With the blossom of bio-chemical technologies in recent years, large and diverse data from every branch of biology has been generated. These data contain insightful truth of science and always present challenges to modeling, computation and interpretation. In this work, I present statistical models for two types of bioinformatic data: RNA-Seq alternative splicing and GCMS metabolomics. R packages grMATS and gcmsDecon are available for download.

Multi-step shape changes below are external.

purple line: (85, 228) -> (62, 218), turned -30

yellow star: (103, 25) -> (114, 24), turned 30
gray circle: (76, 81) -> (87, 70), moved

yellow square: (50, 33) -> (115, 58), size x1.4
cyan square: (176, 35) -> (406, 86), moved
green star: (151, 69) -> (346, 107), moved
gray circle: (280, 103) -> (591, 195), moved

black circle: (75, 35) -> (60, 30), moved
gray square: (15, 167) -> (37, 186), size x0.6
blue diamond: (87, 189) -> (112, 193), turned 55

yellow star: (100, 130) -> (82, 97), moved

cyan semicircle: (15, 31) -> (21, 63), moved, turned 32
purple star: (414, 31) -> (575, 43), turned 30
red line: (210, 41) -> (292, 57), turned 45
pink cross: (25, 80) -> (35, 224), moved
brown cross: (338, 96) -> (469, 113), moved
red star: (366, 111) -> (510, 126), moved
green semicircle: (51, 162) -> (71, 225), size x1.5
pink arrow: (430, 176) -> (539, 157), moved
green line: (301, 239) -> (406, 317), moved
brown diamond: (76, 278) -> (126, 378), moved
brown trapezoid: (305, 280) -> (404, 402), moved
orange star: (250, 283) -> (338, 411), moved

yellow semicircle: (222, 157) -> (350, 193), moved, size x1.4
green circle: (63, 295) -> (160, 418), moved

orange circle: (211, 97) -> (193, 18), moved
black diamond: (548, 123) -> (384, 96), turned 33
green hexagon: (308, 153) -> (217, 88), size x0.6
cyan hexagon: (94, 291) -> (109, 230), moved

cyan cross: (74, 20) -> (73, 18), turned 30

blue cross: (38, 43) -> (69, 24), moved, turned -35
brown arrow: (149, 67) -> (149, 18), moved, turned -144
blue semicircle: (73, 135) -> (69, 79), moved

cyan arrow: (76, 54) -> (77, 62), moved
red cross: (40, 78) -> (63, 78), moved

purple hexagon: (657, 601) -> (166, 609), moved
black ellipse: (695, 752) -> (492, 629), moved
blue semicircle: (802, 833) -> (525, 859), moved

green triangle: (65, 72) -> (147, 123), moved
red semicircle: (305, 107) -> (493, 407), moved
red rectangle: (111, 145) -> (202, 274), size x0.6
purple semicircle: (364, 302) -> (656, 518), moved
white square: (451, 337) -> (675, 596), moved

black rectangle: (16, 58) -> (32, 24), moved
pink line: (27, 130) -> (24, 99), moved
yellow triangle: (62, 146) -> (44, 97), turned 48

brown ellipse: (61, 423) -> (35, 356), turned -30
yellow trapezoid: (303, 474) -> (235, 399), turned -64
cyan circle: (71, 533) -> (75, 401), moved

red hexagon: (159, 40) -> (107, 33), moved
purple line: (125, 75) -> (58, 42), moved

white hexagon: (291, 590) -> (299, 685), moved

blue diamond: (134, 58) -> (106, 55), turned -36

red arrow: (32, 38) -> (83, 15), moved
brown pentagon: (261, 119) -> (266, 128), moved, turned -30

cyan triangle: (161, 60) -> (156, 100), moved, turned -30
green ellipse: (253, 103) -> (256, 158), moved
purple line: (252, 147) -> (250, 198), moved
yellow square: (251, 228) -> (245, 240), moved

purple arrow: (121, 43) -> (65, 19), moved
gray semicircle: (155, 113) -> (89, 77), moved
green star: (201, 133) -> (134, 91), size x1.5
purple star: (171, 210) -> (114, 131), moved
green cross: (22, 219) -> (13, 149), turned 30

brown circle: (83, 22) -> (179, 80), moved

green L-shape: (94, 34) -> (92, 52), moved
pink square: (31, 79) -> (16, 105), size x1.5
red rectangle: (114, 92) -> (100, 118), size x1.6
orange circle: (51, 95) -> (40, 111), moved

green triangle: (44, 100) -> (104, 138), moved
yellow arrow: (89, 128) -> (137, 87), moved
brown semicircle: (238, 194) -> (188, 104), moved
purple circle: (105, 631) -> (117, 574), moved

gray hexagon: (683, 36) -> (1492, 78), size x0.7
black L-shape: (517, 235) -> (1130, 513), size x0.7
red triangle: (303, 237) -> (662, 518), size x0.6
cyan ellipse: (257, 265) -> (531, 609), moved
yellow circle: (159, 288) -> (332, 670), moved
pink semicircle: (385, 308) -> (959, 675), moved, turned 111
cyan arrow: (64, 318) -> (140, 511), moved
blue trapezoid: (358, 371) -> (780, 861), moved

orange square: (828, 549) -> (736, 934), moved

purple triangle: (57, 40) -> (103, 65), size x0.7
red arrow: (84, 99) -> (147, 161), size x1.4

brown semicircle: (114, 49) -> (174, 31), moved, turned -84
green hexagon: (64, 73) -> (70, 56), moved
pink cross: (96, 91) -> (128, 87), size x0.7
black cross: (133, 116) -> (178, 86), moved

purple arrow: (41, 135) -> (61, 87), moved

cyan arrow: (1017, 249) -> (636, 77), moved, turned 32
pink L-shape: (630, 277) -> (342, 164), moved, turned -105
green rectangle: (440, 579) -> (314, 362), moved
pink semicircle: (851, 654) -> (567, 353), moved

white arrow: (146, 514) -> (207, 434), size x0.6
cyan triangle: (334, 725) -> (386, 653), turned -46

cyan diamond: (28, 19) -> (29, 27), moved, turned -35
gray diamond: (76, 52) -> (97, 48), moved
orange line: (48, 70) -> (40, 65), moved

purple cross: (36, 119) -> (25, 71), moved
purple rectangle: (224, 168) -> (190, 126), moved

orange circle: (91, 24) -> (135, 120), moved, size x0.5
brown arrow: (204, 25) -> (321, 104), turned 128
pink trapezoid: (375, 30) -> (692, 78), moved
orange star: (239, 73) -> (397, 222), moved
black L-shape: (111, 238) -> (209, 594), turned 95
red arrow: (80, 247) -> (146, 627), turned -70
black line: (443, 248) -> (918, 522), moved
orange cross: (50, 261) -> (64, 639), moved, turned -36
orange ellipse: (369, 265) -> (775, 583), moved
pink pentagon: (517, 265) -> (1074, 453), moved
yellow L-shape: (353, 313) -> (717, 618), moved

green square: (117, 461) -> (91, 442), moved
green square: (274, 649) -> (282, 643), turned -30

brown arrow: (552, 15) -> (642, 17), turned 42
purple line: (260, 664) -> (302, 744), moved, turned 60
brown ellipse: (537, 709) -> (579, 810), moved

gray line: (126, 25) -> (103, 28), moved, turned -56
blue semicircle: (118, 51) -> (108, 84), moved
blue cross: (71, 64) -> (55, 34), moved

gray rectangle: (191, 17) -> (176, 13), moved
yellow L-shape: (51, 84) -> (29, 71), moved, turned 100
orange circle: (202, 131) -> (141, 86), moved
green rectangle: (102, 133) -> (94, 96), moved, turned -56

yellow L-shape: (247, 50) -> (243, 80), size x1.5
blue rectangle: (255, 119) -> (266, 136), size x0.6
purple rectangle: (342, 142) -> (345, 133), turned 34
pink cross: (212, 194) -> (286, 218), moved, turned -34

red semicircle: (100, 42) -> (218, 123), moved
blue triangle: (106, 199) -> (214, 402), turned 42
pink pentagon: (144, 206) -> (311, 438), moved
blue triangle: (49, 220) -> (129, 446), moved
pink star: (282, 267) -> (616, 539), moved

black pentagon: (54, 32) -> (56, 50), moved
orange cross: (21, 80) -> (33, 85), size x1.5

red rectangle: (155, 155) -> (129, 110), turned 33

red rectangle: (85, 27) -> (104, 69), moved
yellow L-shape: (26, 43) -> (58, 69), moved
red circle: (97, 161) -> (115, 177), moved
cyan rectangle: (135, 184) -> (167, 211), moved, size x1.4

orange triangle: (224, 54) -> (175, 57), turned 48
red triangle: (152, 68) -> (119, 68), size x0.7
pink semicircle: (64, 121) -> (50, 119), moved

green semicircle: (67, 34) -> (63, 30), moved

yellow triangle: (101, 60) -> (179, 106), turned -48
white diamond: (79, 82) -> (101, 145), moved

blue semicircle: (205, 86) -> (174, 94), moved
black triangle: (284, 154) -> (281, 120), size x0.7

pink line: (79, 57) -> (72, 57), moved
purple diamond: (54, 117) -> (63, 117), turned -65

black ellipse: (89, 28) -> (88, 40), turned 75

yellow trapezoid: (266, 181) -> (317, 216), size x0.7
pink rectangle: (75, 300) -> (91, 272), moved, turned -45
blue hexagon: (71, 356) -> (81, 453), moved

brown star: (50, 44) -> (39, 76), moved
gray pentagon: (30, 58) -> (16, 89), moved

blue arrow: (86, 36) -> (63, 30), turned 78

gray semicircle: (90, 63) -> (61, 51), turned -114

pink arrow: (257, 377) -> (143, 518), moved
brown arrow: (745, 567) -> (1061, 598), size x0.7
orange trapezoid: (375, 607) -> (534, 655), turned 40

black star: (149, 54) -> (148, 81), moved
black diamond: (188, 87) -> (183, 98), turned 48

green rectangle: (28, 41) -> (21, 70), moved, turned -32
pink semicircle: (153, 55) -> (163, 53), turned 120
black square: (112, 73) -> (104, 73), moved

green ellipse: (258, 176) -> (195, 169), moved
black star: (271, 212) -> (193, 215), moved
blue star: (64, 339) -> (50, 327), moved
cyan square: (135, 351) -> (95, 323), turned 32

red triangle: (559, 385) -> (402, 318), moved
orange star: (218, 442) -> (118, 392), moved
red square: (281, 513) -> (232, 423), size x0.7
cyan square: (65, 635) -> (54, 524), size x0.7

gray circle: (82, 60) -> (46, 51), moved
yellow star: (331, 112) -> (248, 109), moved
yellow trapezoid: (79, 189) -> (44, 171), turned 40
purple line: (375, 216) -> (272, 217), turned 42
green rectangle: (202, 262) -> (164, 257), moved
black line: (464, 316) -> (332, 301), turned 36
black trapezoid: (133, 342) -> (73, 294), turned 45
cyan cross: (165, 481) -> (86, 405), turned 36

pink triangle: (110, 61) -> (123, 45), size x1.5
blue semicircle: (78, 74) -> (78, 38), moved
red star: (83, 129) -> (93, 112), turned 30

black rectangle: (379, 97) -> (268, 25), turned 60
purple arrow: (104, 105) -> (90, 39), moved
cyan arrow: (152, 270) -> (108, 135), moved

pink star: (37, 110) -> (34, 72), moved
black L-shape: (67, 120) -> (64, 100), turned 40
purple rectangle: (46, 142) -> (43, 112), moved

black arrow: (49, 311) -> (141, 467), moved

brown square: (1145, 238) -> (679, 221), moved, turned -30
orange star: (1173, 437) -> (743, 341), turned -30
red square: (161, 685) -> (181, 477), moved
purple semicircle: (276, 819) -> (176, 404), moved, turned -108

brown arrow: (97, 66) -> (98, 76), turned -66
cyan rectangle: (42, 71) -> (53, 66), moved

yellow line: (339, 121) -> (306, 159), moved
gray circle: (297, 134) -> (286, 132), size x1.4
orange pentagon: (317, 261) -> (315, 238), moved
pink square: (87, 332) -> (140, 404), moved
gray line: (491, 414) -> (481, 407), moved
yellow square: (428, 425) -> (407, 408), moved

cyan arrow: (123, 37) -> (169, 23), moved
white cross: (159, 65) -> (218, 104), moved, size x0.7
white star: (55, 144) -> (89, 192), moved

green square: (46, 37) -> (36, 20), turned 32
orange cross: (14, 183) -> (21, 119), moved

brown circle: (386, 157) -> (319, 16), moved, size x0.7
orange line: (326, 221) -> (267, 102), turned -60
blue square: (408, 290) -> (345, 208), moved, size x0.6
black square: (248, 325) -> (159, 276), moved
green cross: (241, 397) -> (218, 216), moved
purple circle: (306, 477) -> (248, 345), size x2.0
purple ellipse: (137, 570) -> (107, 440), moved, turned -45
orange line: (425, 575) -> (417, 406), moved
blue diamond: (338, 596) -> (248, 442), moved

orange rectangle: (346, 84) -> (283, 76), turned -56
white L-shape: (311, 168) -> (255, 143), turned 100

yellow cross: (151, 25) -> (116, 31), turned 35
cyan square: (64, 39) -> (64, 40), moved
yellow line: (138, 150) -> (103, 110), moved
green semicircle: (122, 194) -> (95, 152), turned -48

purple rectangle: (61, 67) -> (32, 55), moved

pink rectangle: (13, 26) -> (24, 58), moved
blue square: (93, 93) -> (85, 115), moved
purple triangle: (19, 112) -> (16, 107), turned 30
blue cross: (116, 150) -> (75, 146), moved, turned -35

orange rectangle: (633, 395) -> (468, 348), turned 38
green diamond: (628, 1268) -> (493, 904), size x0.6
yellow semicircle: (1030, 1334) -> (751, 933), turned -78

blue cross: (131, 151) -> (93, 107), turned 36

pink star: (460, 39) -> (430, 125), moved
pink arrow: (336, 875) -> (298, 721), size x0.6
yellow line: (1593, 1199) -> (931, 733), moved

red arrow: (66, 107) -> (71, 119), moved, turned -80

The next-generation sequencing produces rich RNA-Sequencing data, where we observe alternative splicing events. Replicate multivariate analysis of transcript splicing (rMATS) has shown advantages over other existing methods for detection of differential alternative splicing from replicate RNA-Seq data. However, the current framework of rMATS only deals with two-isoform splicing events, which limits its usage. In this paper, we present a generalized rMATS framework to deal with multiple isoform splicing events and the model could also be extended to compare differential splicing between multiple groups. We provide a generalized likelihood ratio test where the null hypothesis allows user-defined threshold of splicing change for isoforms. We show that our test statistic follow a mixture of chi-square distributions where the coefficients depend on values of the true parameters and a least favorable test statistic is computed when true parameters are unknown. We show efficacy of our model in both 27+3 simulations and a real dataset. Due to the huge demand for methods on multiple isoform RNA-Seq data, our model will be useful in RNA-Seq research projects.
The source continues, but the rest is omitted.